For Chau Nguyen that meant bringing sons Du, 19, and Nan, 15, from
Rochester, Mich., to the 15th annual festival at Franklin Park.
"I wanted them to pick up on some of their Asian culture," she said.
"They were born here."
Christian Coleman, 16, had come to see his cousin Xavier Adams perform
in the Tae Kwon Do exhibition.
Various forms of martial arts have become mainstays of the festival,
as have Asian dance, music and art.
Christeen Chappell, making her first appearance at the
festival, exhibited handmade quilt art and demonstrated calligraphy at
the booth she shared with jewelry artist Elaine Yang.
With carefully inked brush on rice paper, Chappell demonstrated two
styles of calligraphy, artwise akin to print and cursive versions of
names transliterated from English to Chinese.
Dr. Yung-Chen Lu, founder of the festival, was among speakers who
acknowledged the event's ten-fold growth since its inaugural in 1995.
Dr. Alvin Jackson, director of the Ohio Health Commission, and State
Sen.

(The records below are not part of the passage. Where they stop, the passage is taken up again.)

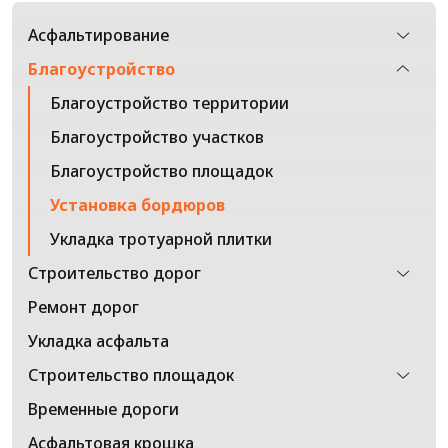
Асфальтирование
Благоустройство
Благоустройство территории
Благоустройство участков
Благоустройство площадок
Установка бордюров
Укладка тротуарной плитки
Строительство дорог
Ремонт дорог
Укладка асфальта
Строительство площадок
Временные дороги
Асфальтовая крошка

Ray Miller, chair of the Ohio Commission on Minority Health, were
among many officeholders and other dignitaries on hand for the opening
ceremony.
No doubt they would have loved to hear Lin Lin Xiao when she said,
"The health screening was one of the reasons my mom came."
Xiao, a doctoral student in food science at Ohio State University,
said her mother is on a three-month visit from China.
The health screenings were Western-based, but acupunture and
alternative medicine were promoted at some of the vending and
information stations.
Deborah Cox said that she usually attends the fesitval as a volunteer
with the American Red Crossl, but wasn't asked to help this year.
Instead, she spent much of Saturday enjoying the entertainment,
including the traditional Lion Dance and a procession of placard
bearers from each of the Asian countries represented at the festival.
"This was my first time seeing the Lion Dance," Cox said.
She also was glad to attend a booksigning by noted author Amy Tan.
During April and May, central Ohioans have been asked to read Tan's
Joy Luck Club as part of The Big Read Columbus. The Big Read is an
effort of the National Endowment for the Arts, along with the Institue
of Museum and Library Sciences and Arts Midwest, to promoote reading
as an important part of American culture.
Local partners in the project are the Greater Columbus Arts Council,
Thurber House, the Asian Festival, WOSU Public Media and Ohio State
University.
The two-day festival concludes on Sunday, May 24. Admission is free.